Even now, when her daughter cries intensely, something in her snaps, and she often feels overwhelmed. “Our family understands this — if it becomes too much, my husband steps in. Therapy taught me grounding techniques, like stepping away, breathing, and reconnecting with myself before returning to her.” For her, that meant making a cup of tea while her husband handled the crying, giving her a moment to regroup. Therapy also helped her reflect on her own childhood and how it shaped her parenting style. Realizing how past experiences influence present emotions gave her a sense of control she didn’t have in those early months.
Naz says that now she clearly sees that postpartum struggles can be deeply complex. They’re not just about mood—they’re about navigating your identity, your expectations, and the trauma of early motherhood. For many women, talking about these experiences is hard.

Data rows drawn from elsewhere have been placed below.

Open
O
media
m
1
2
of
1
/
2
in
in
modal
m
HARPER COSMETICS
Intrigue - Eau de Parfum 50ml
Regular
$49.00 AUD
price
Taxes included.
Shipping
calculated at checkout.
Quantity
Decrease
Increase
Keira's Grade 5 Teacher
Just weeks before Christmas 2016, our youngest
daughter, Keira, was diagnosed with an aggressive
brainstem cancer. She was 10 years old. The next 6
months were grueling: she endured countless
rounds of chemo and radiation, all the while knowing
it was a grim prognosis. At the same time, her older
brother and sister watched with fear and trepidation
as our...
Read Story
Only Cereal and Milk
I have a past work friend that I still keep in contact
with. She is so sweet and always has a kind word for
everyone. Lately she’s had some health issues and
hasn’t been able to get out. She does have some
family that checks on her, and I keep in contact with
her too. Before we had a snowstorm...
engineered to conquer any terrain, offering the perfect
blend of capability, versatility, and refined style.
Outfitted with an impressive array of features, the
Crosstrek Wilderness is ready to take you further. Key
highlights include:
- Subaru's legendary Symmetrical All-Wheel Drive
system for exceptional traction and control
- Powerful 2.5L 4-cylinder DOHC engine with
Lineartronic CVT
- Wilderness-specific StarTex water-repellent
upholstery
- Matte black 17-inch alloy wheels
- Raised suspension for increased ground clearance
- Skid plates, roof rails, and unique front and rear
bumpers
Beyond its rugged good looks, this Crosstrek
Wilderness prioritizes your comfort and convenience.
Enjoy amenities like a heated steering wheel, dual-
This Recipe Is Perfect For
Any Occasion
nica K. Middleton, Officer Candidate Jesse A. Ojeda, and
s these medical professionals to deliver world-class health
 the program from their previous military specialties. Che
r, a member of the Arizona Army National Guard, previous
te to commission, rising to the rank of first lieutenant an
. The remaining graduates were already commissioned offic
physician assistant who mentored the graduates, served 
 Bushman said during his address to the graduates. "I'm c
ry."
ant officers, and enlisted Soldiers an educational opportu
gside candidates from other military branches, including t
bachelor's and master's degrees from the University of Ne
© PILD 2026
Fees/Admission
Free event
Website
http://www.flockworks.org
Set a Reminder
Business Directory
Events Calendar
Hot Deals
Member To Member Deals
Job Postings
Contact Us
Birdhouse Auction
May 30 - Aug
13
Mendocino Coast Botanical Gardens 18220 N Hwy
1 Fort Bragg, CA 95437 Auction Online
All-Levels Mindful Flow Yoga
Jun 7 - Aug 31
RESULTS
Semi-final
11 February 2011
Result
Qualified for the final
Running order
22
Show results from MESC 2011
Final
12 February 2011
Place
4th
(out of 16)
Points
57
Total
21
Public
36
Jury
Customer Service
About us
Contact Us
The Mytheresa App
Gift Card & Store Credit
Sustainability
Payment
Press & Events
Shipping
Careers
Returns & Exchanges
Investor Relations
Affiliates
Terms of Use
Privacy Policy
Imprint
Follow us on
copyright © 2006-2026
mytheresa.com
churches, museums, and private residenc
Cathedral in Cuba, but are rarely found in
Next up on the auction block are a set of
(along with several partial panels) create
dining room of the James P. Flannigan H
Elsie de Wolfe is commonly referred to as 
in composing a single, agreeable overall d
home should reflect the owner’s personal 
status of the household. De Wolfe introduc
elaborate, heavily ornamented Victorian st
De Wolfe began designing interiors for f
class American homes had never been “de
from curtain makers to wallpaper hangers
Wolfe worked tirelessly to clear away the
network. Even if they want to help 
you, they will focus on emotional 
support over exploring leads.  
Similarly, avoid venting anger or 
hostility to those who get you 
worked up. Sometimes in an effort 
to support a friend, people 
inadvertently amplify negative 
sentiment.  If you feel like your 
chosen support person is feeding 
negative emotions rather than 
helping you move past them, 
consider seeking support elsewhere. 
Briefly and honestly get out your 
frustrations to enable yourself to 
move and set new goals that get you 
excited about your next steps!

“Wanting a second child doesn’t scare me, even after experiencing postpartum complications. As a former scientist, I view my experiences as valuable information. Having survived a particularly challenging first year, I feel more aware and better prepared this time. For instance, I now understand that colic is just a phase, much like everything else in life, and statistically, 1 in 5 babies will experience it. What matters most is that mothers have the support they need to get through this challenging time. I recognize that help is available, and I know those dark moments don’t last forever — at least, that has been my experience. It took me about two years to feel fully like myself again: emotionally stable, comfortable in my body, and no longer in need of support. We are planning this time, considering the resources that could make the experience healthier for me.”
Advice to New Mothers

Being informed and having information are important. No one likes being told what to do, especially in parenting, but women need to be familiar with the signs of postpartum mood disorders, so that they can go and seek help if needed or reach out to other mums and friends.
Naz mentions that therapy is great, even if you are not showing signs of PPD. She says that sometimes it’s just nice to talk to someone, and being a first-time mother, you are becoming a new version of yourself and going through many changes. “In my ideal world, all mothers would be given the chance to have a therapist to talk to after giving birth. Becoming a mother is unique to women, so we should look out for each other. We should be able to speak freely; are you coping? What can I do, and do you want to seek help?”
Women should not be ashamed to ask for help or go to therapy. It doesn’t mean you don’t love your child. “Despite a challenging start, now my bond with my daughter is very strong, and together we are a little team. Getting help got me to bond with my family, become my own person again, and understand what it is I need to be this person.”